In Figure 2, the impact of different metal ions (alkaline earth metal and transition metals) on sulfolane degradation was investigated, and the normalized sulfolane concentration within 120 min is shown. Zinc, magnesium, cobalt, copper, and nickel with an initial concentration of 2 mg L−1 were added as metal ions to a sample with a 1 mg L−1 sulfolane concentration. All results were compared with a control sample with no metal ions, which showed a 73% degradation efficacy after 120 min. The degradation percentages when zinc, magnesium, copper, nickel, and cobalt ions were added were 92%, 86%, 42%, 36%, and 35%, respectively. These results revealed that among the metals, only zinc and magnesium positively impacted sulfolane degradation and enhanced removal efficacy. In contrast, it is hypothesized that the other metal ions might rapidly consume ozone and hydroxyl radicals through secondary reactions, such as the formation of metal-hydroxo complexes or metal oxide precipitates. This consumption reduced the availability of reactive species necessary for sulfolane degradation, and the scavenging effect may explain the observed decrease in degradation efficacy. Nickel notably decreased sulfolane degradation throughout the experiment. For copper and cobalt, the figures show that for the first 20 min, the sulfolane degradation increased, but after that, the degradation decreased compared to the control sample. Due to the improvement in sulfolane degradation after adding magnesium and zinc, the impact of changes in the initial dosage of zinc ions (magnesium ions results represented in the Supplementary Information, Section S2) was investigated.

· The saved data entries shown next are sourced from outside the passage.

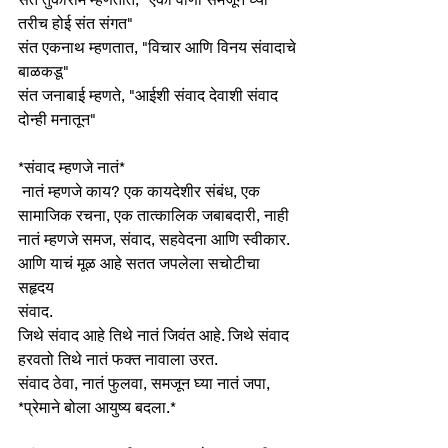
तरीच होई संत संगत"
संत एकनाथ म्हणतात, "विचार आणि विनय संवादाचे 
बाळकडू"
संत जनाबाई म्हणते, "आईशी संवाद देवाशी संवाद 
दोन्ही मनातून"
*संवाद म्हणजे नातं* 
 नातं म्हणजे काय? एक कायदेशीर संबंध, एक 
सामाजिक रचना, एक तात्कालिक जबाबदारी, नाही 
नातं म्हणजे समज, संवाद, सहवेदना आणि स्वीकार. 
आणि याचं मूळ आहे सतत जपलेला सचोटीचा 
सहृदय 
संवाद. 
जिथे संवाद आहे तिथे नातं जिवंत आहे. जिथे संवाद 
हरवतो तिथे नातं फक्त नावाला उरत.
संवाद ठेवा, नातं फुलवा, समजून घ्या नातं जपा, 
*प्रेमाने बोला आयुष्य बदला.*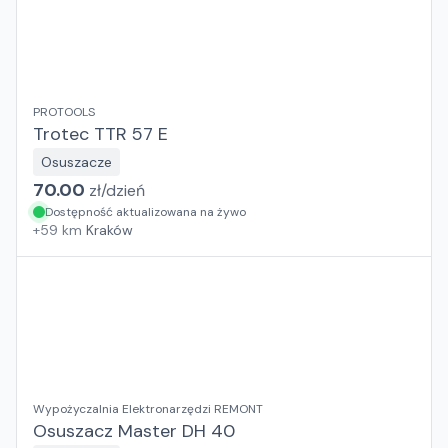
PROTOOLS
Trotec TTR 57 E
Osuszacze
70.00
zł/
dzień
Dostępność aktualizowana na żywo
+
59
km
Kraków
Wypożyczalnia Elektronarzędzi REMONT
Osuszacz Master DH 40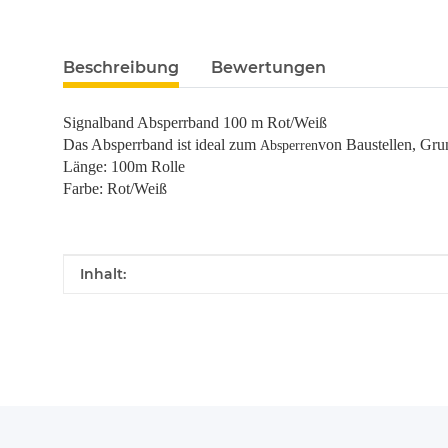
Beschreibung
Bewertungen
Signalband Absperrband 100 m Rot/Weiß
Das Absperrband ist ideal zum
von Baustellen, Gru
Absperren
Länge: 100m Rolle
Farbe: Rot/Weiß
Produkteigenschaft
Wert
Inhalt: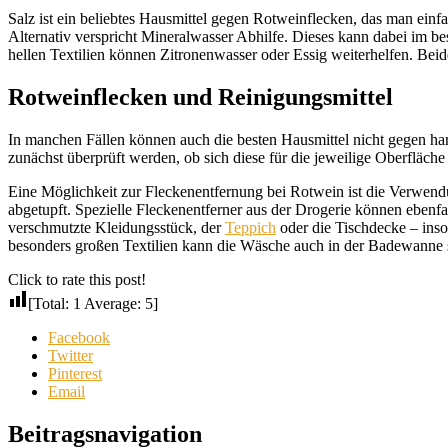
Salz ist ein beliebtes Hausmittel gegen Rotweinflecken, das man einf
Alternativ verspricht Mineralwasser Abhilfe. Dieses kann dabei im be
hellen Textilien können Zitronenwasser oder Essig weiterhelfen. Beid
Rotweinflecken und Reinigungsmittel
In manchen Fällen können auch die besten Hausmittel nicht gegen har
zunächst überprüft werden, ob sich diese für die jeweilige Oberfläche
Eine Möglichkeit zur Fleckenentfernung bei Rotwein ist die Verwendun
abgetupft. Spezielle Fleckenentferner aus der Drogerie können ebenfa
verschmutzte Kleidungsstück, der
Teppich
oder die Tischdecke – ins
besonders großen Textilien kann die Wäsche auch in der Badewanne s
Click to rate this post!
[Total:
1
Average:
5
]
Facebook
Twitter
Pinterest
Email
Beitragsnavigation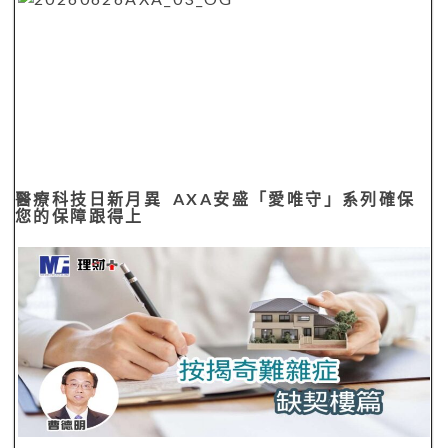
醫療科技日新月異 AXA安盛「愛唯守」系列確保
您的保障跟得上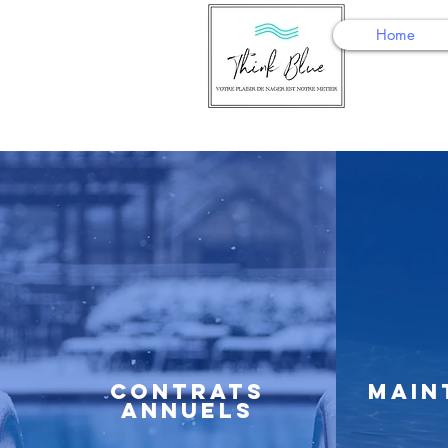
Home
Contrats
Main
annuels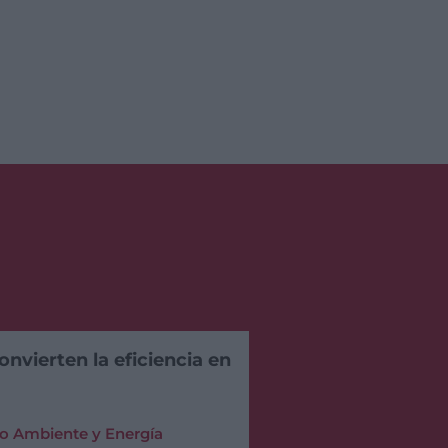
nvierten la eficiencia en
o Ambiente y Energía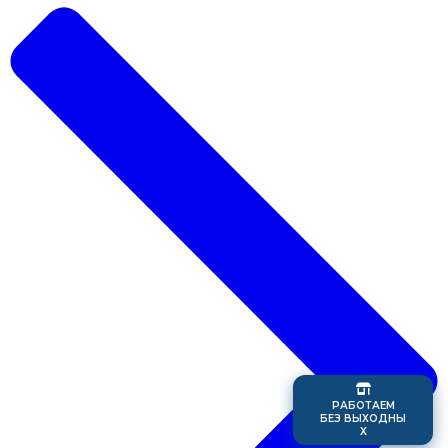
Р
А
Б
О
Т
А
Е
М
Б
Е
З
В
Ы
Х
О
Д
Н
Ы
Х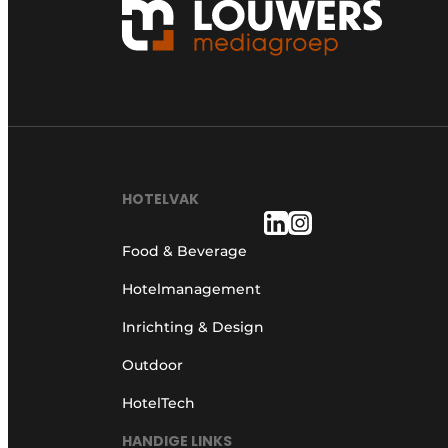
HOTELVAK
Food & Beverage
Hotelmanagement
Inrichting & Design
Outdoor
HotelTech
HANDIGE LINKS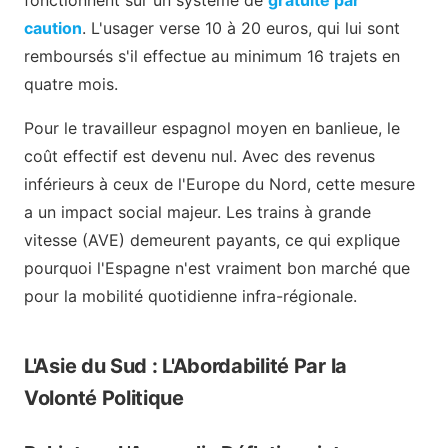
caution
. L'usager verse 10 à 20 euros, qui lui sont
remboursés s'il effectue au minimum 16 trajets en
quatre mois.
Pour le travailleur espagnol moyen en banlieue, le
coût effectif est devenu nul. Avec des revenus
inférieurs à ceux de l'Europe du Nord, cette mesure
a un impact social majeur. Les trains à grande
vitesse (AVE) demeurent payants, ce qui explique
pourquoi l'Espagne n'est vraiment bon marché que
pour la mobilité quotidienne infra-régionale.
L'Asie du Sud : L'Abordabilité Par la
Volonté Politique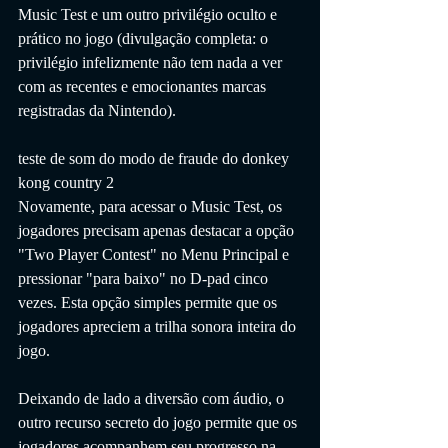
Music Test e um outro privilégio oculto e 
prático no jogo (divulgação completa: o 
privilégio infelizmente não tem nada a ver 
com as recentes e emocionantes marcas 
registradas da Nintendo).
teste de som do modo de fraude do donkey 
kong country 2
Novamente, para acessar o Music Test, os 
jogadores precisam apenas destacar a opção 
"Two Player Contest" no Menu Principal e 
pressionar "para baixo" no D-pad cinco 
vezes. Esta opção simples permite que os 
jogadores apreciem a trilha sonora inteira do 
jogo.
Deixando de lado a diversão com áudio, o 
outro recurso secreto do jogo permite que os 
jogadores acompanhem seu progresso na 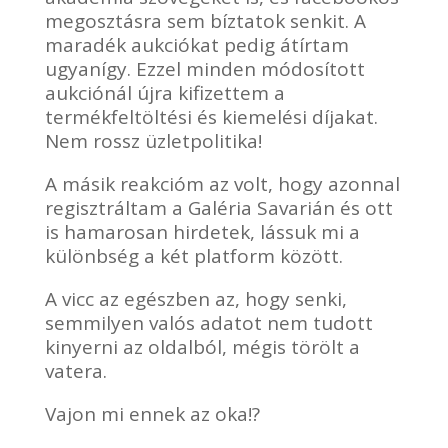
megosztásra sem bíztatok senkit. A
maradék aukciókat pedig átírtam
ugyanígy. Ezzel minden módosított
aukciónál újra kifizettem a
termékfeltöltési és kiemelési díjakat.
Nem rossz üzletpolitika!
A másik reakcióm az volt, hogy azonnal
regisztráltam a Galéria Savarián és ott
is hamarosan hirdetek, lássuk mi a
különbség a két platform között.
A vicc az egészben az, hogy senki,
semmilyen valós adatot nem tudott
kinyerni az oldalból, mégis törölt a
vatera.
Vajon mi ennek az oka!?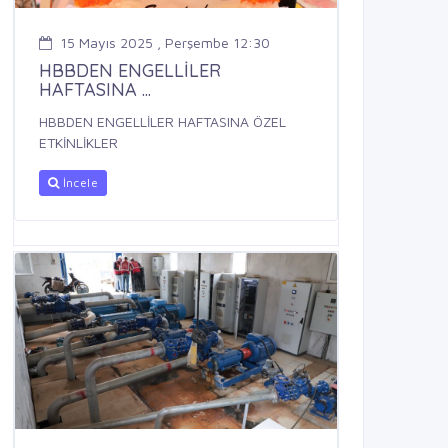
15 Mayıs 2025 , Perşembe 12:30
HBBDEN ENGELLİLER
HAFTASINA ...
HBBDEN ENGELLİLER HAFTASINA ÖZEL
ETKİNLİKLER
İncele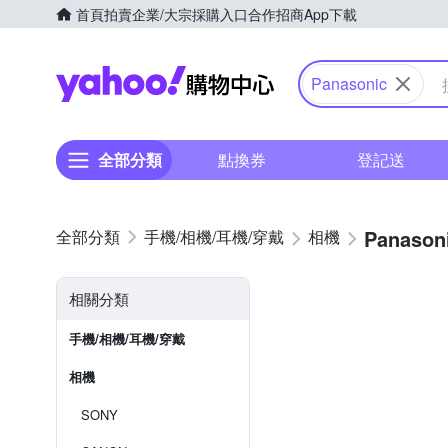
首頁
拍賣
企業/大宗採購入口
合作招商
App下載
Yahoo購物中心
Panasonic
全部分類
點換券
登記送
Panason
手機/相機/耳機/穿戴
相機
相關分類
手機/相機/耳機/穿戴
相機
SONY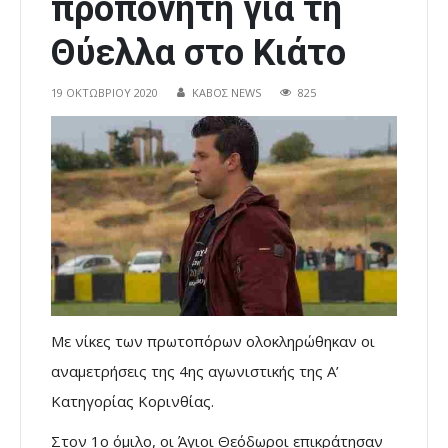
προπονητή για τη
Θύελλα στο Κιάτο
19 ΟΚΤΩΒΡΊΟΥ 2020
ΚΑΒΟΣ NEWS
825
Με νίκες των πρωτοπόρων ολοκληρώθηκαν οι
αναμετρήσεις της 4ης αγωνιστικής της Α’
Κατηγορίας Κορινθίας.
Στον 1ο όμιλο, οι Άγιοι Θεόδωροι επικράτησαν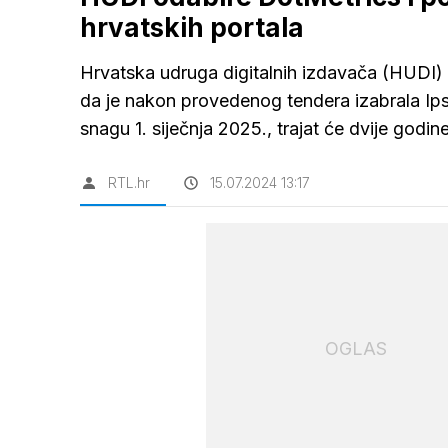
hrvatskih portala
Hrvatska udruga digitalnih izdavača (HUDI) p
da je nakon provedenog tendera izabrala Ip
snagu 1. siječnja 2025., trajat će dvije go
RTL.hr
15.07.2024 13:17
OGLAS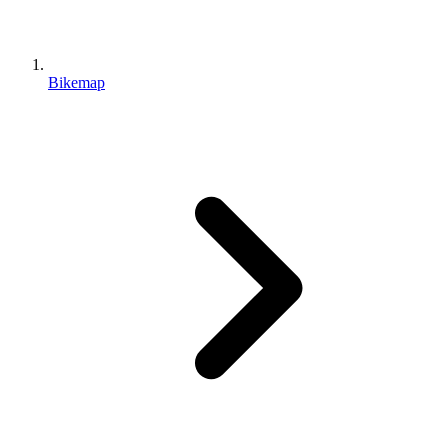
Bikemap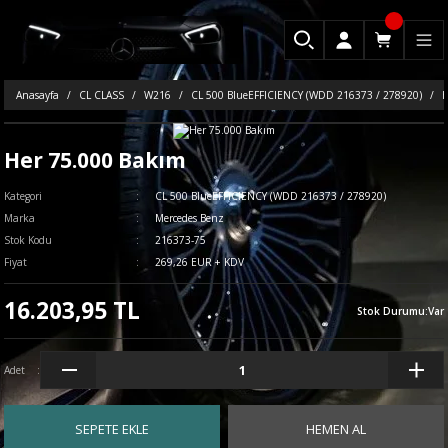
Anasayfa
CL CLASS
W216
CL 500 BlueEFFICIENCY (WDD 216373 / 278920)
H
Her 75.000 Bakım
Kategori
CL 500 BlueEFFICIENCY (WDD 216373 / 278920)
Marka
Mercedes Benz
Stok Kodu
216373-75
Fiyat
269,26 EUR + KDV
16.203,95 TL
Stok Durumu
:
Var
Adet
SEPETE EKLE
HEMEN AL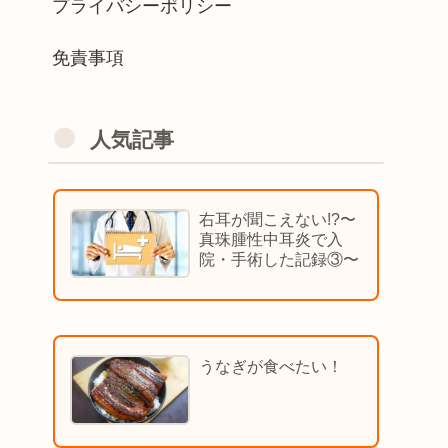
プライバシーポリシー
免責事項
人気記事
右耳が聞こえない!?〜
真珠腫性中耳炎で入
院・手術した記録③〜
うなぎが食べたい！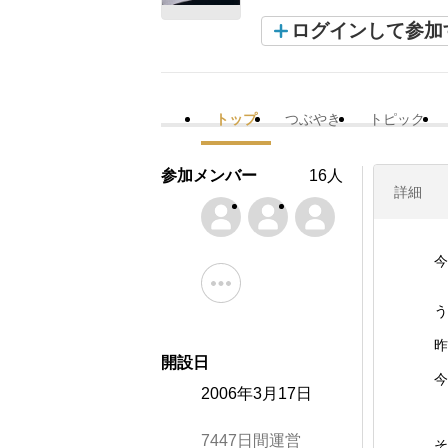
ログインして参加
トップ
つぶやき
トピック
参加メンバー
16人
詳細
今
う
昨
開設日
今
2006年3月17日
7447日間運営
そ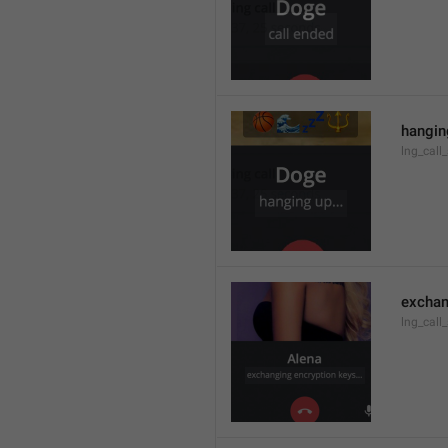
hanging
lng_call
exchan
lng_call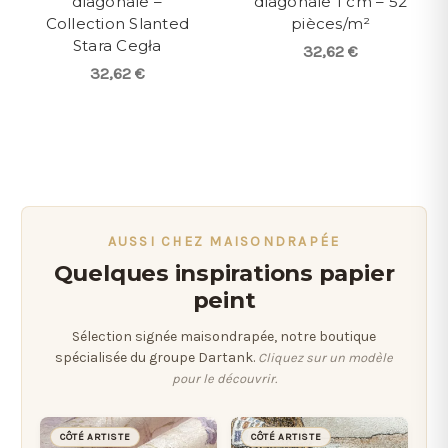
diagonale –
diagonale 1 cm – 52
Collection Slanted
pièces/m²
Stara Cegła
32,62 €
32,62 €
AUSSI CHEZ MAISONDRAPÉE
Quelques inspirations papier
peint
Sélection signée maisondrapée, notre boutique
spécialisée du groupe Dartank.
Cliquez sur un modèle
pour le découvrir.
CÔTÉ ARTISTE
CÔTÉ ARTISTE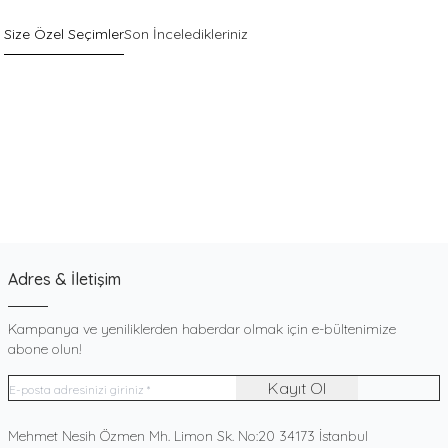
Size Özel Seçimler
Son İnceledikleriniz
Sepette %40 İndirim
Yeni
Pack
Gri Pamuklu Esnek Dokulu Boxer
900
TL
SEPETTE %40 İNDIRIM
540
TL
Adres & İletişim
Kampanya ve yeniliklerden haberdar olmak için e-bültenimize
abone olun!
Kayıt Ol
Adres
Mehmet Nesih Özmen Mh. Limon Sk. No:20 34173 İstanbul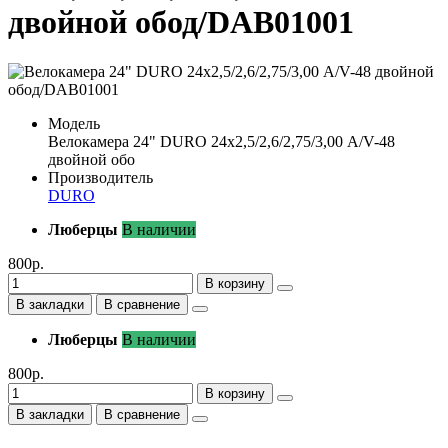
двойной обод/DAB01001
Модель
Велокамера 24" DURO 24х2,5/2,6/2,75/3,00 А/V-48
двойной обо
Производитель
DURO
Люберцы
В наличии
800р.
В корзину
В закладки
В сравнение
Люберцы
В наличии
800р.
В корзину
В закладки
В сравнение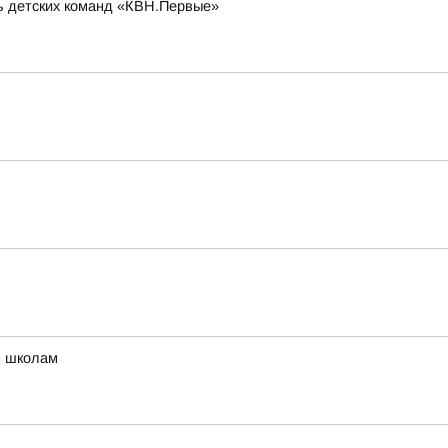
ль детских команд «КВН.Первые»
м школам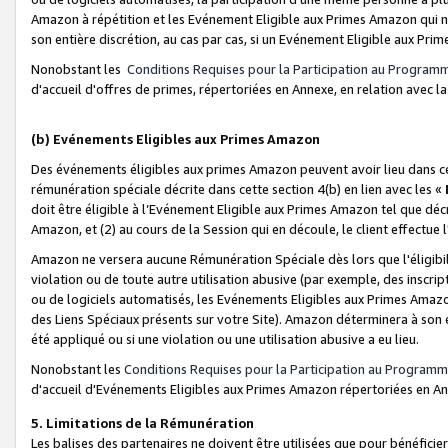
Amazon à répétition et les Evénement Eligible aux Primes Amazon qui ne
son entière discrétion, au cas par cas, si un Evénement Eligible aux Prim
Nonobstant les
Conditions Requises pour la Participation au Program
d'accueil d'offres de primes, répertoriées en Annexe, en relation avec 
(b) Evénements Eligibles aux Primes Amazon
Des événements éligibles aux primes Amazon peuvent avoir lieu dans cer
rémunération spéciale décrite dans cette section 4(b) en lien avec les «
doit être éligible à l’Evénement Eligible aux Primes Amazon tel que décrit
Amazon, et (2) au cours de la Session qui en découle, le client effectu
Amazon ne versera aucune Rémunération Spéciale dès lors que l'éligibi
violation ou de toute autre utilisation abusive (par exemple, des inscrip
ou de logiciels automatisés, les Evénements Eligibles aux Primes Amazo
des Liens Spéciaux présents sur votre Site). Amazon déterminera à son e
été appliqué ou si une violation ou une utilisation abusive a eu lieu.
Nonobstant les
Conditions Requises pour la Participation au Programm
d'accueil d'Evénements Eligibles aux Primes Amazon répertoriées en A
5. Limitations de la Rémunération
Les balises des partenaires ne doivent être utilisées que pour bénéfi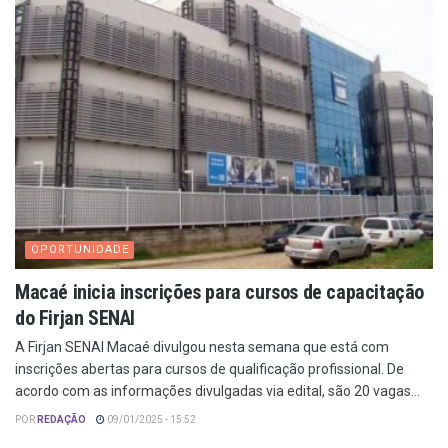
OPORTUNIDADE
Macaé inicia inscrições para cursos de capacitação
do Firjan SENAI
A Firjan SENAI Macaé divulgou nesta semana que está com
inscrições abertas para cursos de qualificação profissional. De
acordo com as informações divulgadas via edital, são 20 vagas...
POR
REDAÇÃO
09/01/2025 - 15:52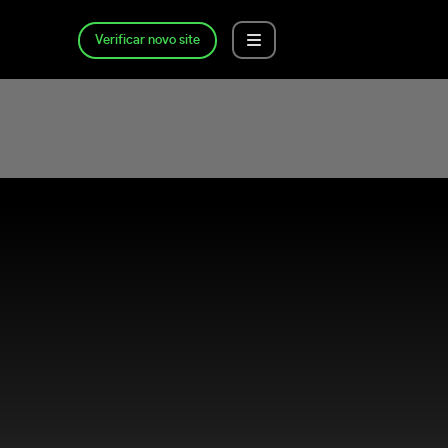
Verificar novo site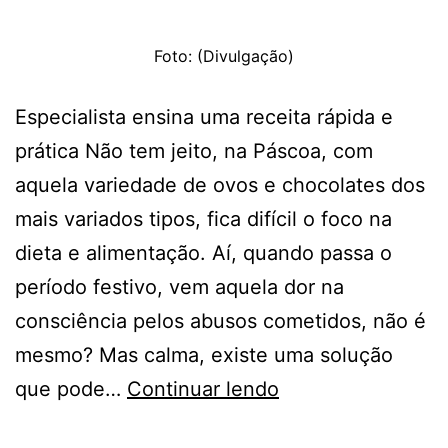
Foto: (Divulgação)
Especialista ensina uma receita rápida e
prática Não tem jeito, na Páscoa, com
aquela variedade de ovos e chocolates dos
mais variados tipos, fica difícil o foco na
dieta e alimentação. Aí, quando passa o
período festivo, vem aquela dor na
consciência pelos abusos cometidos, não é
mesmo? Mas calma, existe uma solução
EXAGEROU
que pode…
Continuar lendo
NA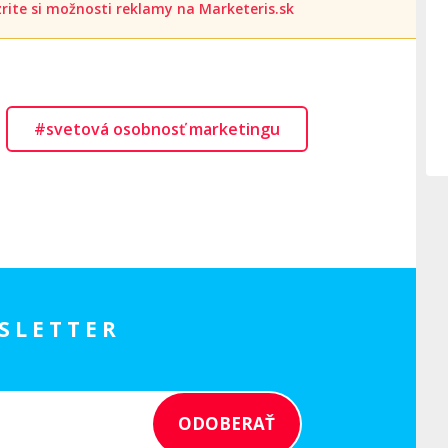
rite si možnosti reklamy na Marketeris.sk
#svetová osobnosť marketingu
SLETTER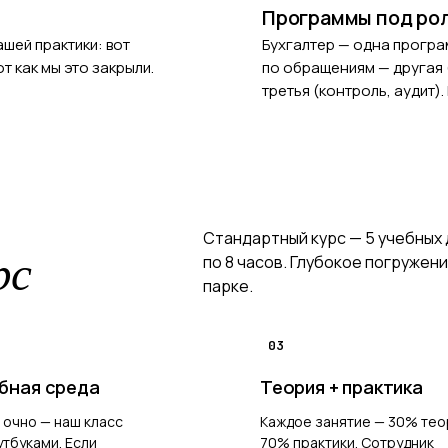
Программы под ро
шей практики: вот
Бухгалтер — одна програ
т как мы это закрыли.
по обращениям — другая (
третья (контроль, аудит)
Стандартный курс — 5 учебных д
рс
по 8 часов. Глубокое погружени
парке.
03
бная среда
Теория + практика
 очно — наш класс
Каждое занятие — 30% тео
утбуками. Если
70% практики. Сотрудник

Different Zn2+ Catalyst Dosages

The effect of zinc concentration on sulfolane degradation was analyzed by varying the initial zinc concentration while the sulfolane concentration was fixed at 1 mg L−1. The results are presented in Figure 3, with initial zinc concentrations of zero, 2 mg L−1, 10 mg L−1, and 50 mg L−1. The experiments were conducted over 120 min. The results showed that the final degradation percentages were 73%, 92%, 78%, and 62% for initial dosages of zero, 2 mg L−1, 10 mg L−1, and 50 mg L−1, respectively. By increasing the exposure time, the degradation rate for each experiment increased. However, by increasing the zinc initial dosage, the degradation efficacy decreased, from 92% at a 2 mg L−1 concentration to 62% at a 50 mg L−1 concentration. In the 50 mg L−1 concentration, the sulfolane degradation percentage increased for the first 35 min to 35%, which is equal to the control sample without any zinc at this time. Then, the degradation rate decreased, and after 120 min, the degradation percentage was 62% compared to the control, which was 73%. It is important to note that according to Wang and Chen [13], extra metal ions can scavenge the generated ·OH. Therefore, the optimization of catalyst dosage is vital for the catalytic ozonation process. In a study by Tanatti [40], the efficacy of homogeneous and heterogenous forms of zinc catalysts (ZnSO4 and ZnO) in bisphenol-A (BPA) degradation was investigated. The results showed a 94.16% BPA removal with ZnSO4 and 98.52% for ZnO within 12.5 min under optimized conditions.
To investigate possible reactions between zinc and sulfolane, different experiments were conducted under ambient and pressurized conditions in the absence of ozone. A significant enhancement in the rate of sulfolane degradation was observed in the presence of zinc under pressurized ozonation. However, zinc alone did not impact the sulfolane concentration in the solution, thereby ruling out possible zinc–sulfolane interactions. Furthermore, the ICP analysis showed no significant changes in the zinc concentration during the 120 min of the pressurized ozonation process.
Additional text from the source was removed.